Gostei muito da sua colocação e argumentação, parabéns.

Em resumo: Primeiro "Ser", depois "Ter"

Queria colocar que embora concorde, integralmente, que o primeiro passo da mudança é em nós mesmos, o debate sobre profissionalização e representativa não se esvazia, pelo contrário ainda é necessário mudança de postura da classe como um todo.

Também concordo com o colega que as outras engenharias (algumas mais, outras menos) apresentam problemas de representatividade no conselho.

Mas isso não é desculpa para não arrumarmos nossa casa. Estão de acordo?

Colocaram um ponto que repito muito para meus colaboradores:

O engenheiro agrônomo do presente precisa deixar a visão bucólica da atividade e precisamos responder, de forma efetiva a sociedade, sobre nossa importância e como atuamos.

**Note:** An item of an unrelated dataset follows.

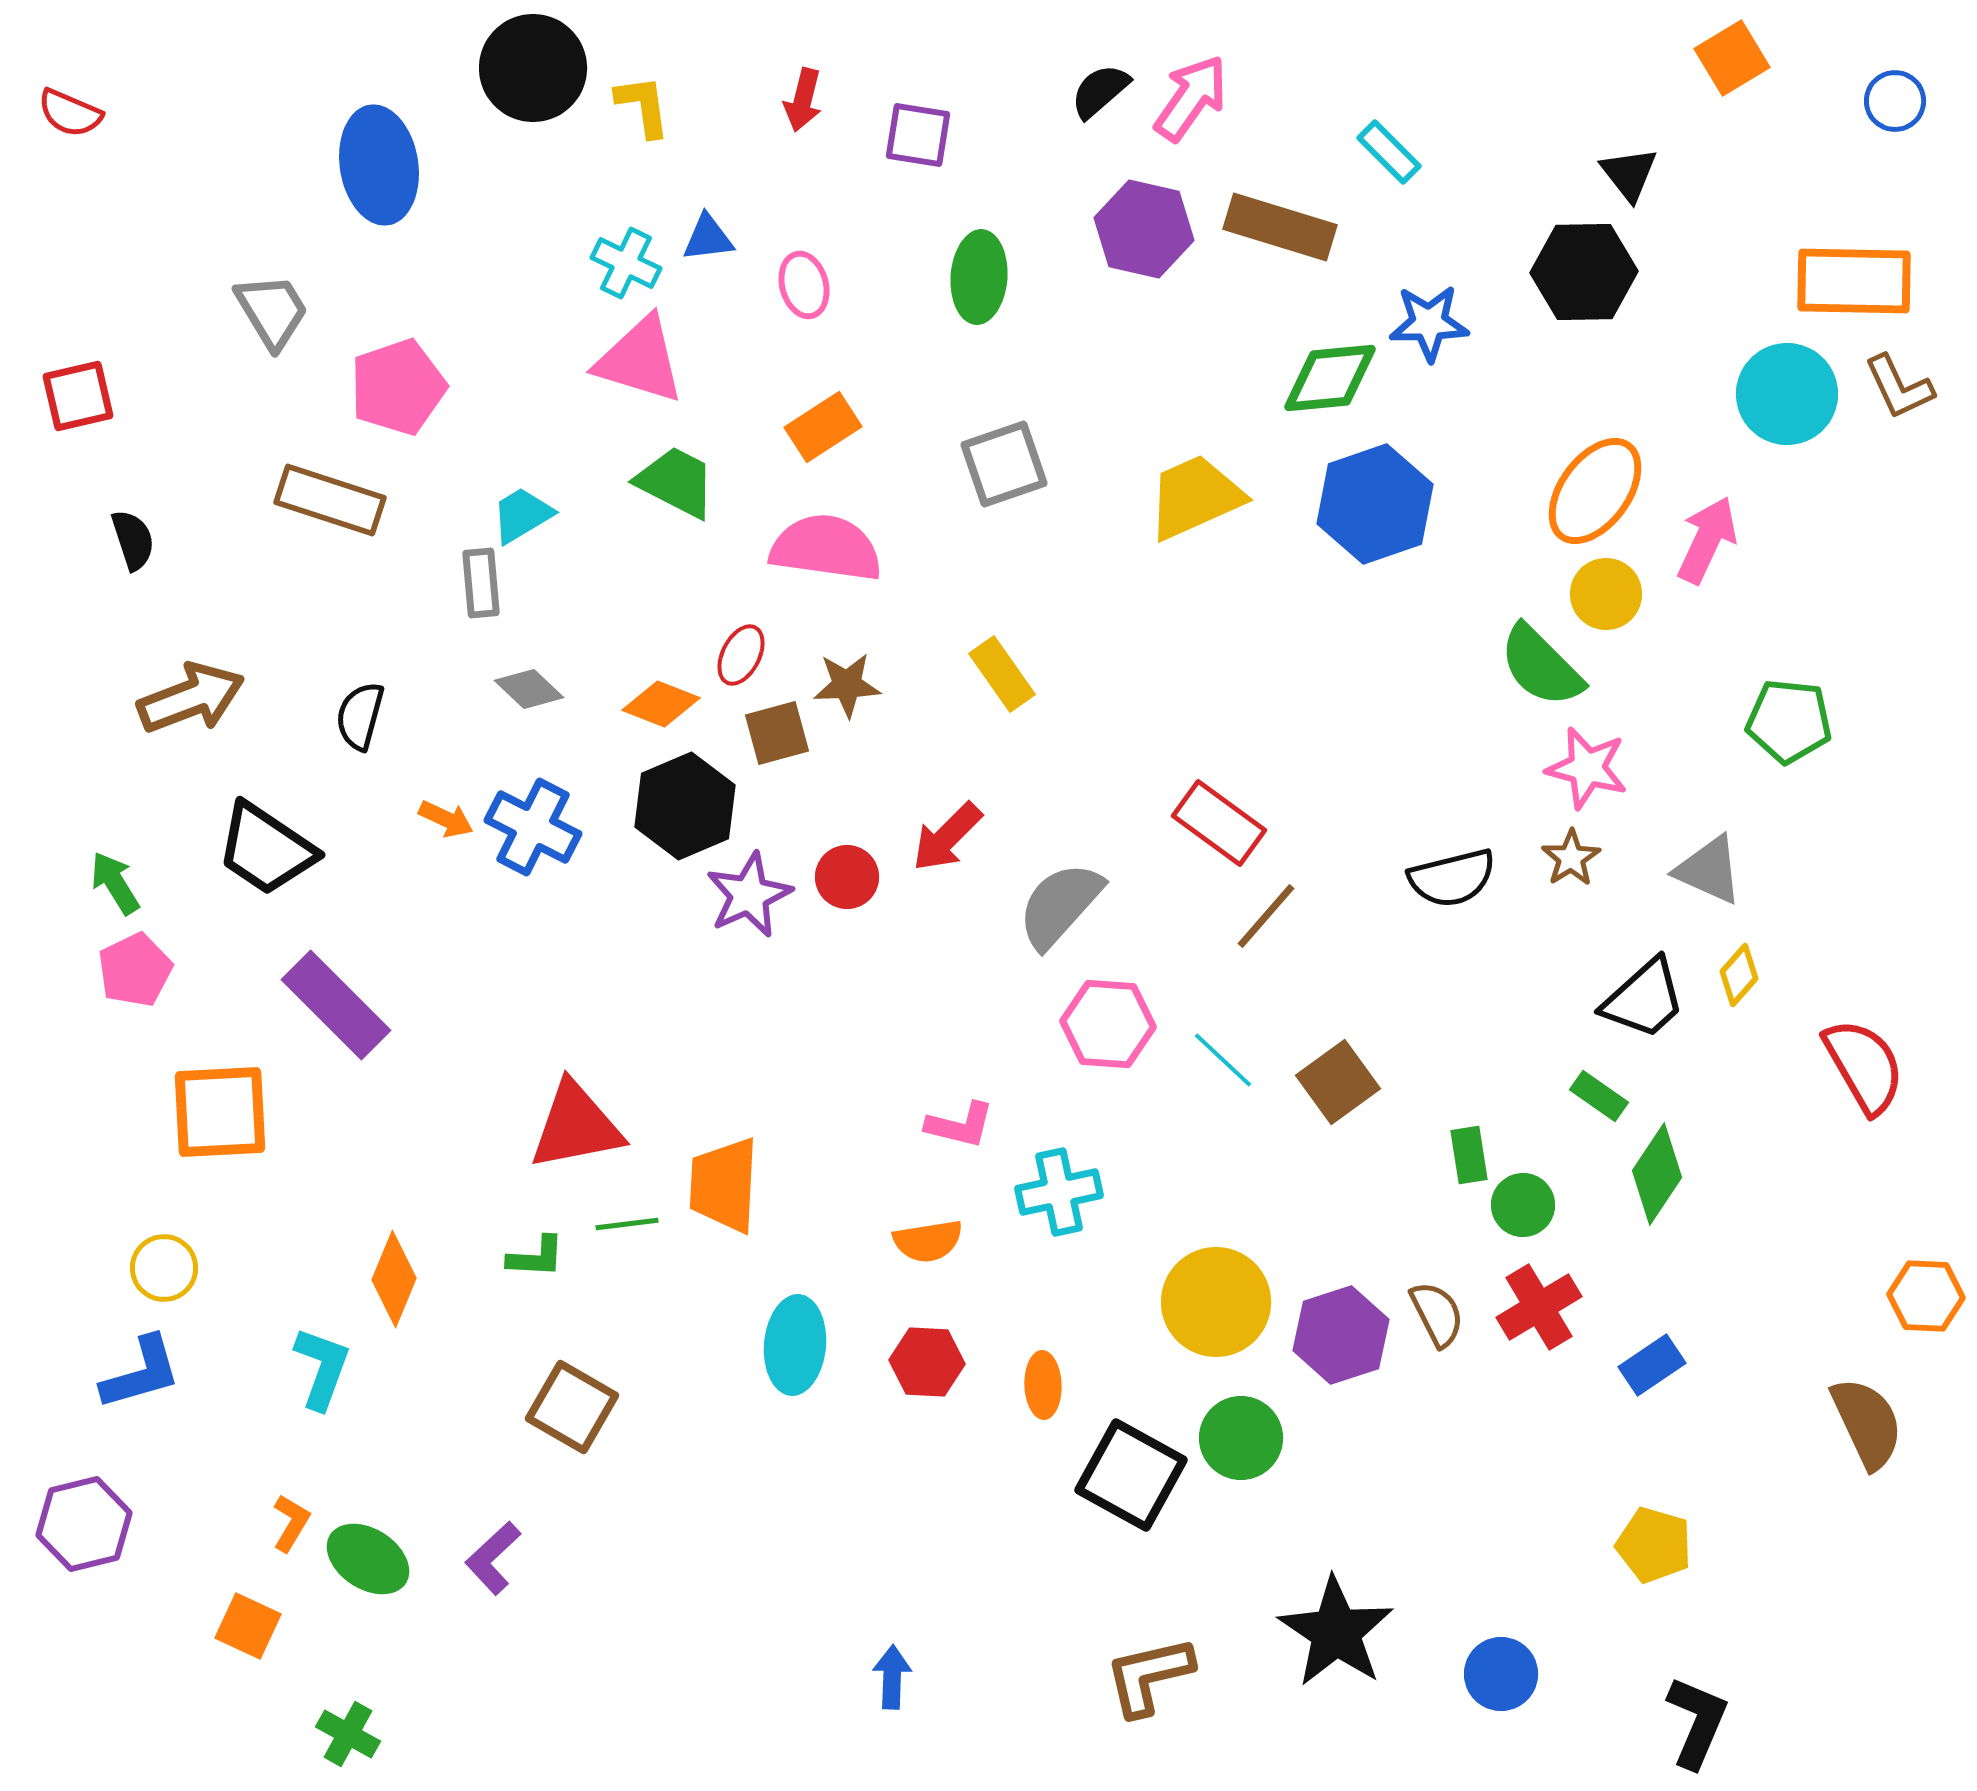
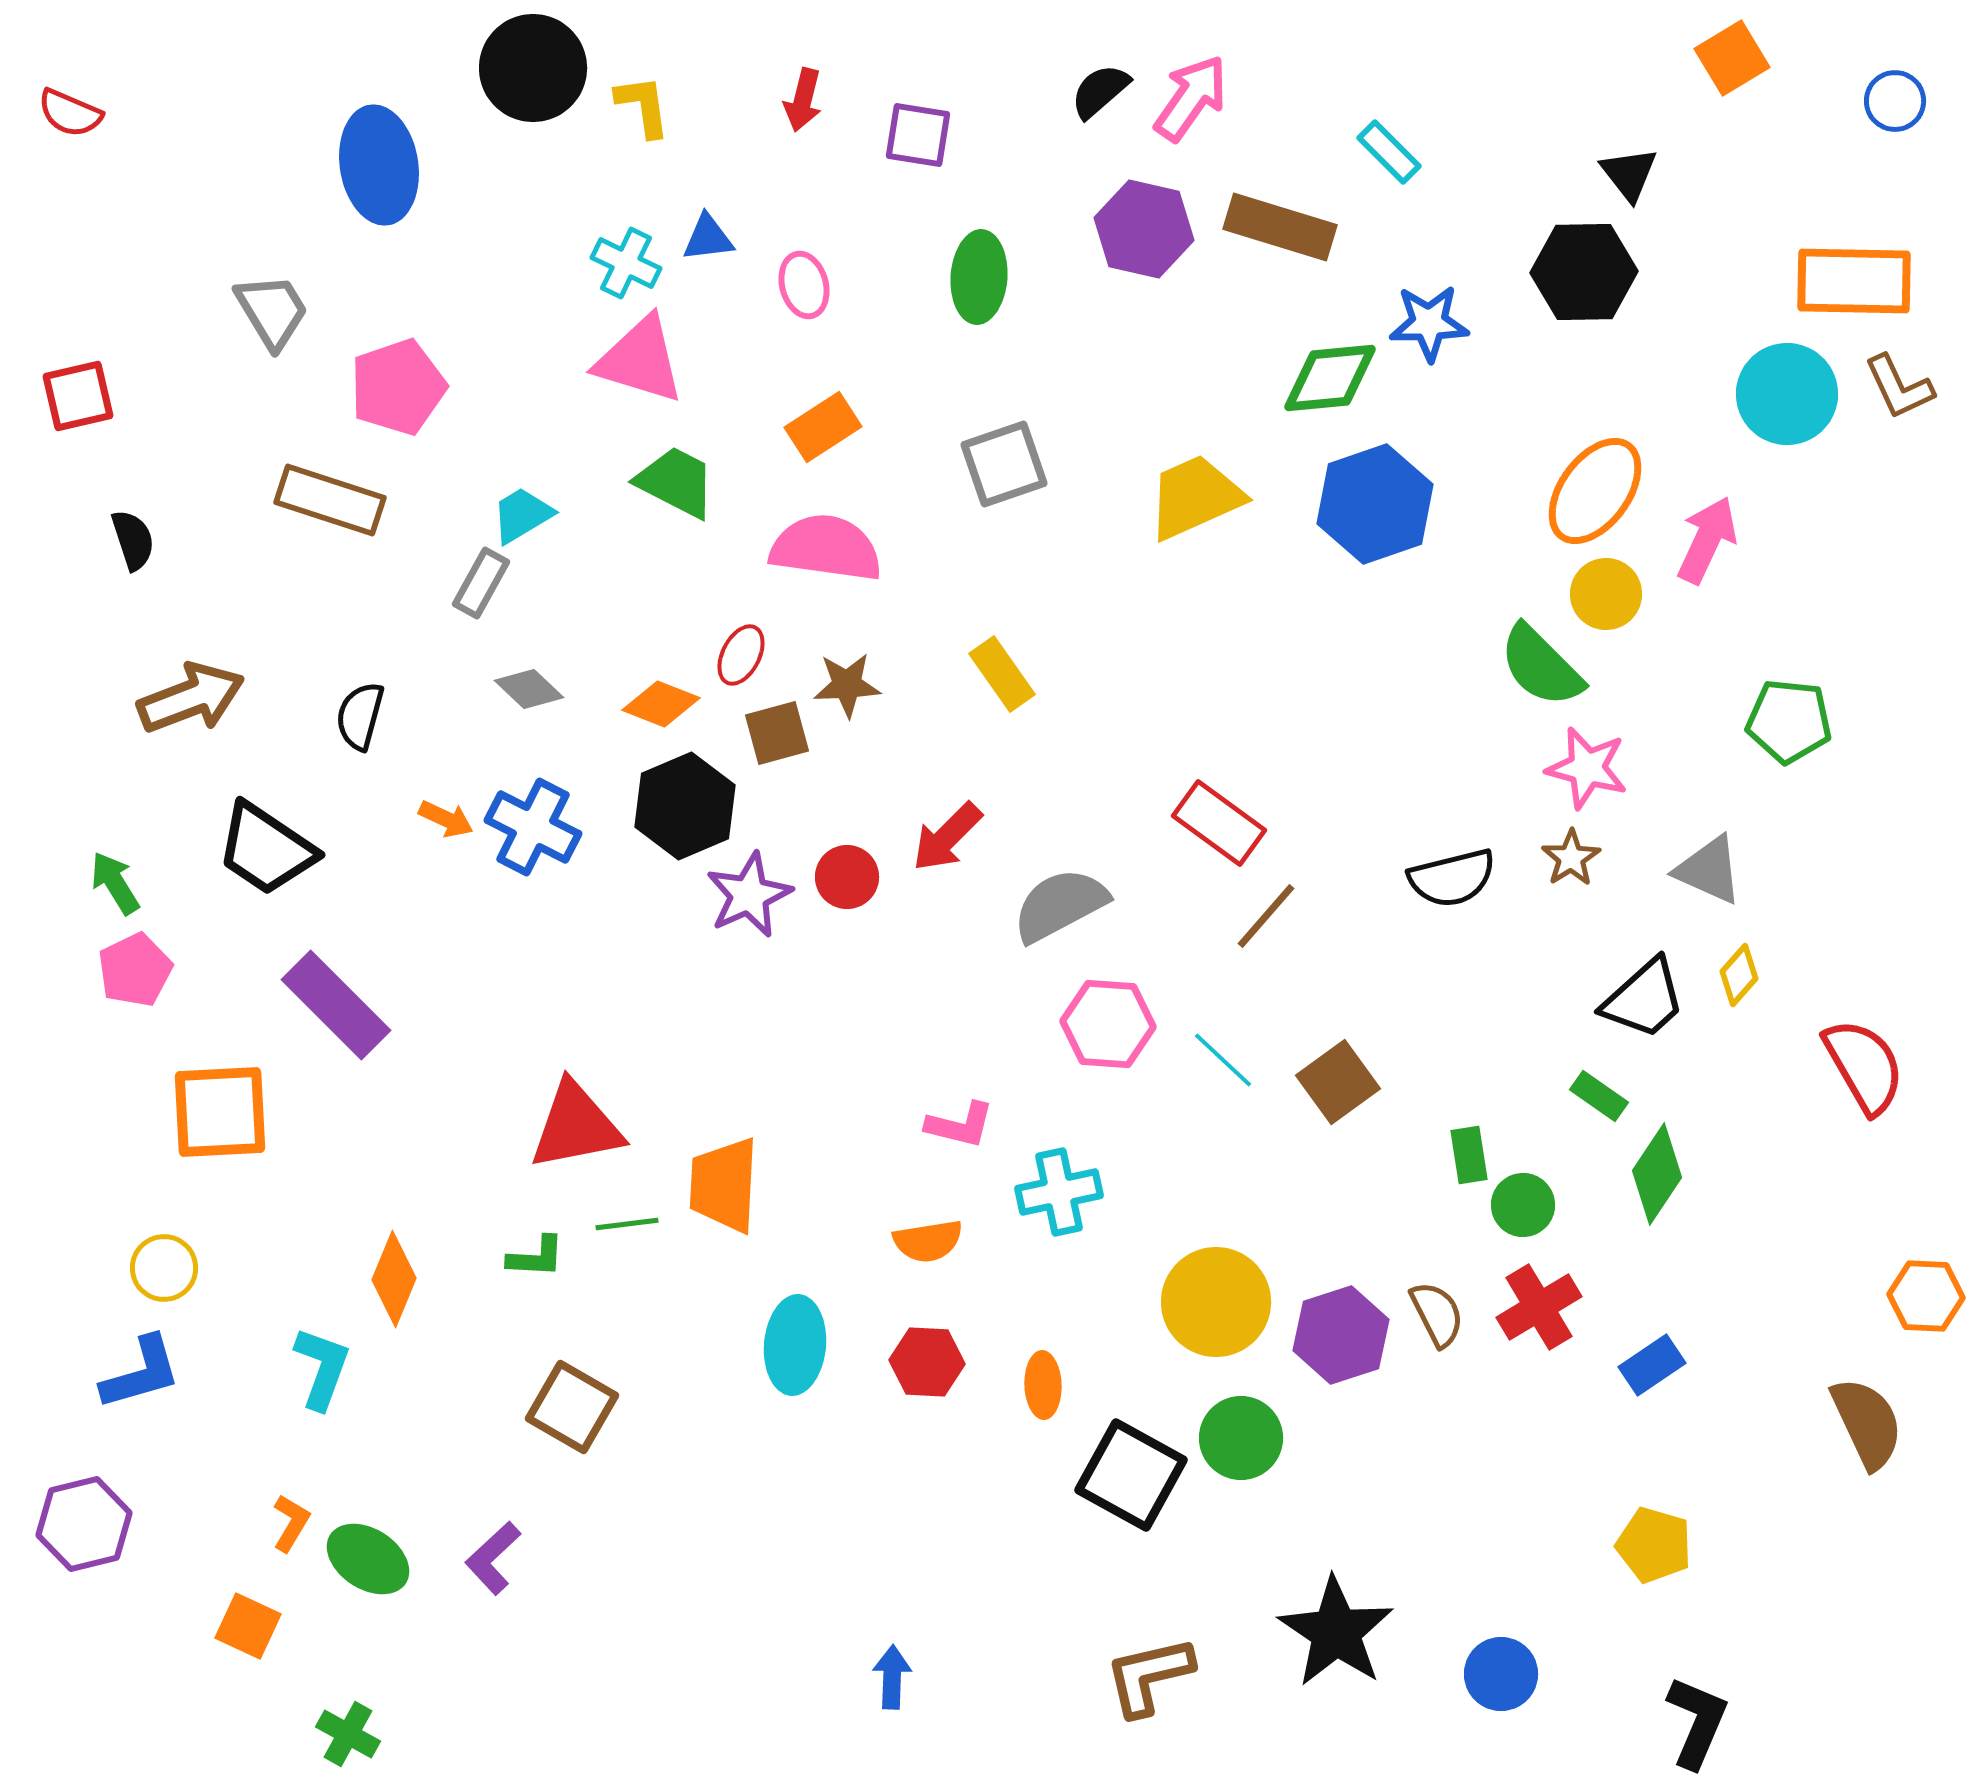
gray rectangle at (481, 583): rotated 34 degrees clockwise
gray semicircle at (1060, 905): rotated 20 degrees clockwise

Neste contexto as questões de uso de recursos hídricos, ambientais, agroquímicos e etc precisam ser esclarecidas e convencidas de sua importância na produção de alimentos, energia e etc.

Em suma: O engenheiro agrônomo é cada vez mais um profissional urbano cujo meio de produção é a cadeia do agrobusines, sendo que, a sociedade é sedenta por respostas nossas. 

Não podemos nos esconder nas fazendas e esquecer da cidade, que no final, são quem nos paga!

Caros colegas. Esta situação é via de regra. Em determinada época visitava lavouras de tomate em Minas e Goiás.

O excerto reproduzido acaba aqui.